Fernando and his brothers were rapscallions to the core, and their fellow Trujillanos breathed sighs of relief when they shipped off to the New World in emulation of Cortez. Imagine their dismay when the black sheep returned with piles of Inca gold and an Incan princess under each arm. Most of the Pizarros eventually died ingloriously in the New World, but not before bringing home a lot of plunder. Some of this was donated to the local church in the form of gold and silver reliquaries and altar pieces in an attempt to buy off the damnation they surely deserved.
The survivor, Hernando, probably escaped death only because during his volatile twenties and thirties he was already serving time in prison for murder. On release he married his brother Fernando’s daughter by the Incan princess whose brother Fernando had betrayed and burned at the stake.

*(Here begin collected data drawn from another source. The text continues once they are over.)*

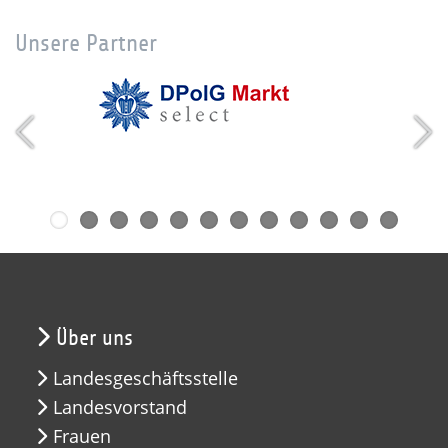
Unsere Partner
Über uns
Landesgeschäftsstelle
Landesvorstand
Frauen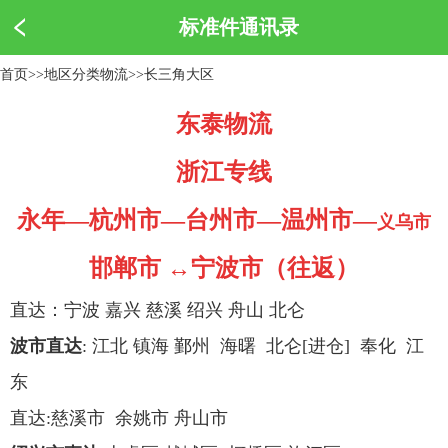
标准件通讯录
首页
>>
地区分类物流
>>
长三角大区
东泰物流
浙江专线
永年—杭州市—台州市—温州市—
义乌市
邯郸市 ↔宁波市（往返）
直达：宁波 嘉兴 慈溪 绍兴 舟山 北仑
波市直达
: 江北 镇海 鄞州 海曙 北仑[进仓] 奉化 江
东
直达:慈溪市 余姚市 舟山市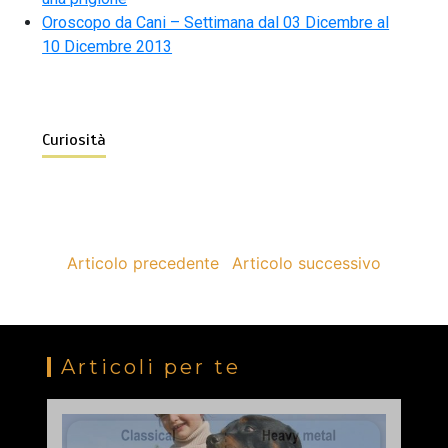
Oroscopo da Cani – Settimana dal 03 Dicembre al
10 Dicembre 2013
Curiosità
Articolo precedente
Articolo successivo
Articoli per te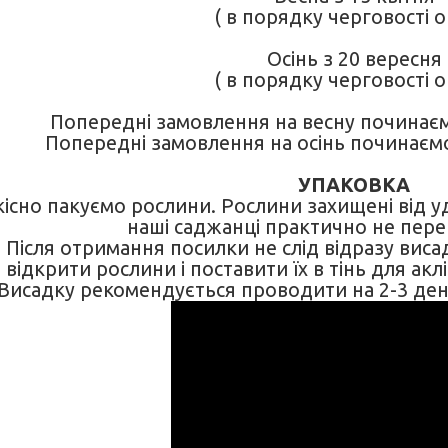
( в порядку черговості о
Осінь з 20 вересня
( в порядку черговості о
Попередні замовлення на весну починаєм
Попередні замовлення на осінь починаємо
УПАКОВКА
кісно пакуємо рослини. Рослини захищені від у
наші саджанці практично не пере
Після отримання посилки не слід відразу виса
відкрити рослини і поставити їх в тінь для аклі
Висадку рекомендується проводити на 2-3 ден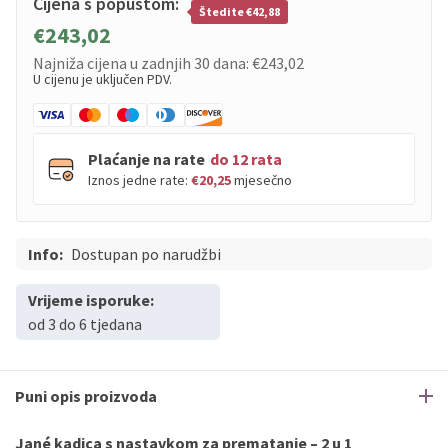
Cijena s popustom:
Štedite €42,88
€243,02
Najniža cijena u zadnjih 30 dana:
€243,02
U cijenu je uključen PDV.
Plaćanje na rate
do 12 rata
Iznos jedne rate:
€20,25
mjesečno
Info:
PBZ
Dostupan po narudžbi
Visa
do
12
rata
PBZ
Visa Premium
do
12
rata
Vrijeme isporuke:
Erste
Diners
do
12
rata
od 3 do 6 tjedana
Erste
Maestro
do
12
rata
Erste
Master
do
12
rata
Erste
Visa
do
12
rata
Puni opis proizvoda
Jané kadica s nastavkom za prematanje – 2 u 1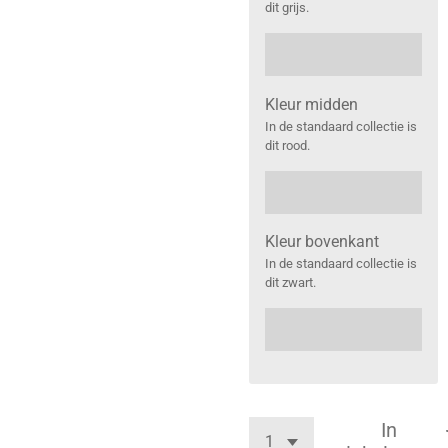
dit grijs.
Kleur midden
In de standaard collectie is
dit rood.
Kleur bovenkant
In de standaard collectie is
dit zwart.
In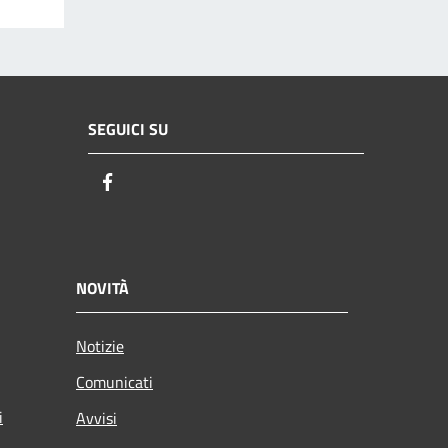
SEGUICI SU
Facebook
NOVITÀ
Notizie
Comunicati
i
Avvisi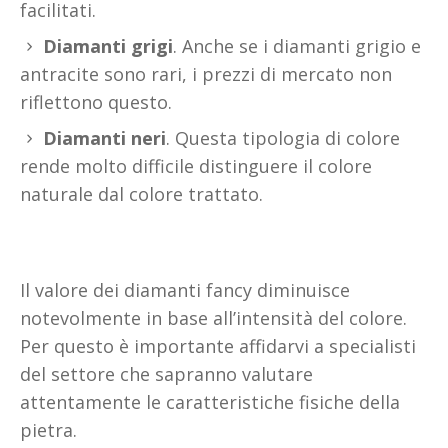
facilitati.
Diamanti grigi
. Anche se i diamanti grigio e
antracite sono rari, i prezzi di mercato non
riflettono questo.
Diamanti neri
. Questa tipologia di colore
rende molto difficile distinguere il colore
naturale dal colore trattato.
Il valore dei diamanti fancy diminuisce
notevolmente in base all’intensità del colore.
Per questo è importante affidarvi a specialisti
del settore che sapranno valutare
attentamente le caratteristiche fisiche della
pietra.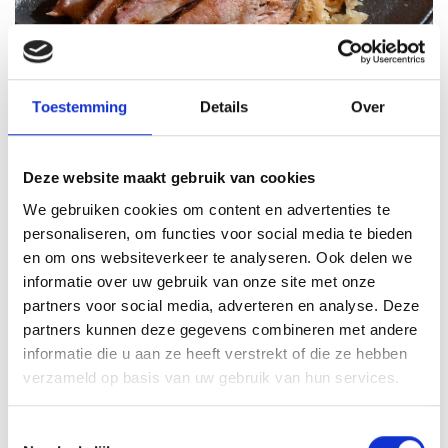
Toestemming
Details
Over
VOORGERECHT:
Deze website maakt gebruik van cookies
BUIKSPEK MET BIERGLAZE
We gebruiken cookies om content en advertenties te
ZUURKOOL GESTOOFD IN BIER
personaliseren, om functies voor social media te bieden
en om ons websiteverkeer te analyseren. Ook delen we
informatie over uw gebruik van onze site met onze
partners voor social media, adverteren en analyse. Deze
partners kunnen deze gegevens combineren met andere
informatie die u aan ze heeft verstrekt of die ze hebben
verzameld op basis van uw gebruik van hun services.
Toestemmingsselectie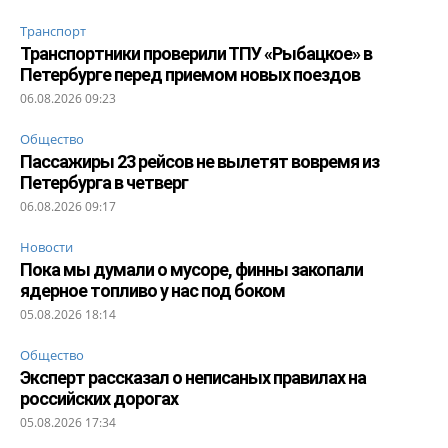
Транспорт
Транспортники проверили ТПУ «Рыбацкое» в
Петербурге перед приемом новых поездов
06.08.2026 09:23
Общество
Пассажиры 23 рейсов не вылетят вовремя из
Петербурга в четверг
06.08.2026 09:17
Новости
Пока мы думали о мусоре, финны закопали
ядерное топливо у нас под боком
05.08.2026 18:14
Общество
Эксперт рассказал о неписаных правилах на
российских дорогах
05.08.2026 17:34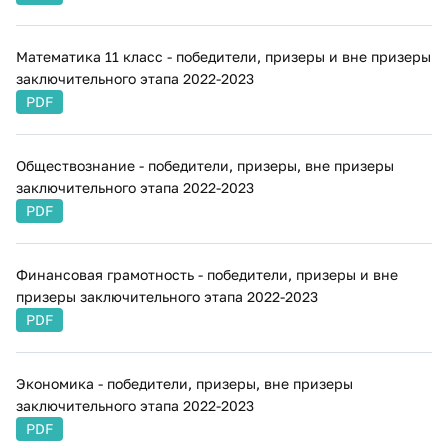
Математика 11 класс - победители, призеры и вне призеры
заключительного этапа 2022-2023
PDF
​Обществознание - победители, призеры, вне призеры
заключительного этапа 2022-2023
PDF
Финансовая грамотность - победители, призеры и вне
призеры заключительного этапа 2022-2023
PDF
Экономика - победители, призеры, вне призеры
заключительного этапа 2022-2023
PDF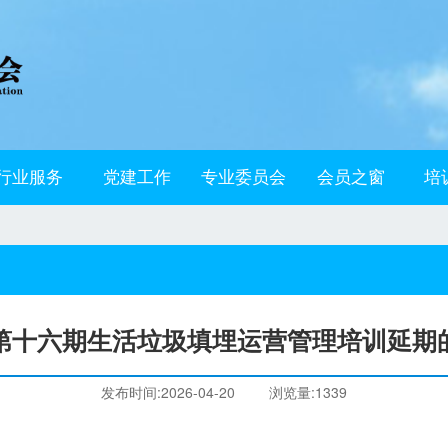
行业服务
党建工作
专业委员会
会员之窗
培
第十六期生活垃圾填埋运营管理培训延期
发布时间:2026-04-20
浏览量:1339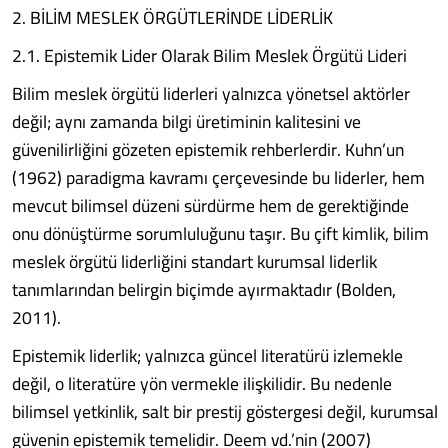
2. BİLİM MESLEK ÖRGÜTLERİNDE LİDERLİK
2.1. Epistemik Lider Olarak Bilim Meslek Örgütü Lideri
Bilim meslek örgütü liderleri yalnızca yönetsel aktörler
değil; aynı zamanda bilgi üretiminin kalitesini ve
güvenilirliğini gözeten epistemik rehberlerdir. Kuhn’un
(1962) paradigma kavramı çerçevesinde bu liderler, hem
mevcut bilimsel düzeni sürdürme hem de gerektiğinde
onu dönüştürme sorumluluğunu taşır. Bu çift kimlik, bilim
meslek örgütü liderliğini standart kurumsal liderlik
tanımlarından belirgin biçimde ayırmaktadır (Bolden,
2011).
Epistemik liderlik; yalnızca güncel literatürü izlemekle
değil, o literatüre yön vermekle ilişkilidir. Bu nedenle
bilimsel yetkinlik, salt bir prestij göstergesi değil, kurumsal
güvenin epistemik temelidir. Deem vd.’nin (2007)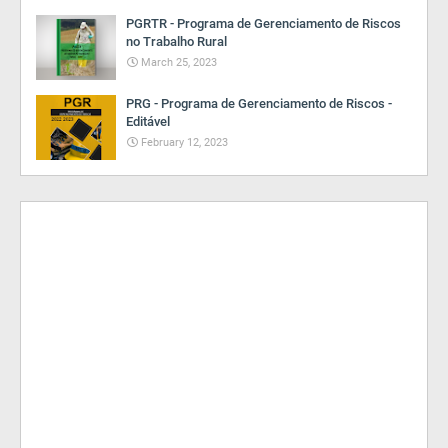
PGRTR - Programa de Gerenciamento de Riscos
no Trabalho Rural
March 25, 2023
PRG - Programa de Gerenciamento de Riscos -
Editável
February 12, 2023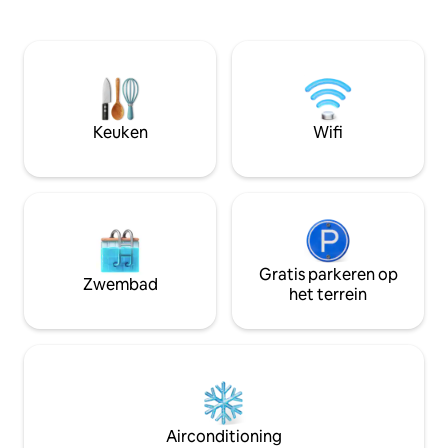
voorzieningen, ee
minuten afstand van het stadscentrum
zwembad. Het ontb
van Jogja. Wij zijn een Duits-
we kunnen zorgen 
Indonesische familie die in de buurt
van ons nabijgele
woont en al jaren van dit gebied houdt.
Restaurant. Villa B
De relaxte bries in de velden en de
uitzonderlijke ple
rustgevende geluiden van de natuur
door te brengen m
nodigen je uit om te ontspannen en het
Keuken
Wifi
aantal romantisch
dagelijks leven te vergeten. Een
onze reviews!
gezond, zelfgemaakt ontbijt is
inbegrepen in de kamerprijs.
Gratis parkeren op
Zwembad
het terrein
Airconditioning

The couple corralled the Pizarro fortune and spent it in the old home town on building a lavish public plaza and a huge mansion decorated with bas-reliefs of themselves. and their families . In your face, Trujillo!
The huge statue of Fernando Pizarro on horseback in the public plaza is actually an impostor. The statue was originally commissioned by the Government of France as a statue of Hernando Cortez to be presented as a gift to the Government of Mexico. The French were embarrassed to discover that Mexicans didn’t appreciate being conquered by Cortez and wanted no part of a statue honoring him. Being both thrifty and resourceful, the French renamed the statue as Fernando Pizarro and sent it to Spain , where Pizarro is warmly remembered despite his wayward youth and unsavory exploits in the New World.
Trujillo’s old Castillo, originally a Moorish fortification, is positioned on the top of the highest hill with its medieval walls either intact or restored. We walked the entire battlement with some back-tracing and could see for miles across the country. I understand why the Spanish from this region felt at home in their New World colonies – the green foothills with their rocky protrusions look quite similar to the Sierra foothills of California in spring, even to the serpentine color of the rocks.
Trujillo is small and walkable and only a 45 minute bus ride from Caceres, so it makes for a perfect day trip with plenty of time for a siesta before venturing out for tapas in the evening.